Show HN: Forward audio from Android device to computer - rom1v
https://github.com/Genymobile/scrcpy/issues/14#issuecomment-375103051
======
rom1v
We recently published an open source application to display and control
Android devices:
[https://news.ycombinator.com/item?id=16544977](https://news.ycombinator.com/item?id=16544977)

But the audio was not forwarded.

I investigated, and implemented something experimental, which works for me.
That way, the Android device is totally "duplicated" on the computer.

Checkout the "audio" branch
([https://github.com/Genymobile/scrcpy/commits/audio](https://github.com/Genymobile/scrcpy/commits/audio)),
build, and execute: scrcpy --forward-audio

I would appreciate some feedbacks on several devices :)

For now, the audio forwarding feature only works on Linux.

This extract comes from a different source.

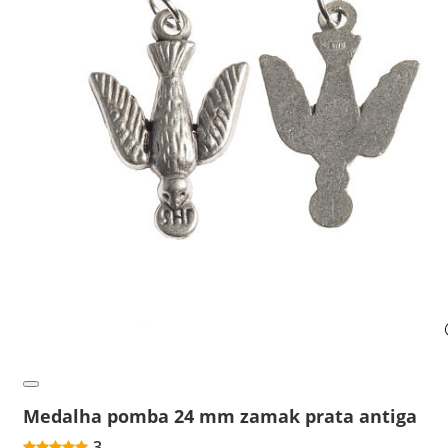
Medalha pomba 24 mm zamak prata antiga
3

If you're interested, I have problems to make it work:

\- on Windows:
[https://github.com/Genymobile/scrcpy/issues/14#issuecomment-...](https://github.com/Genymobile/scrcpy/issues/14#issuecomment-375593393)

\- on MacOS:
[https://github.com/Genymobile/scrcpy/issues/14#issuecomment-...](https://github.com/Genymobile/scrcpy/issues/14#issuecomment-376125131)

Thank you for your time ;)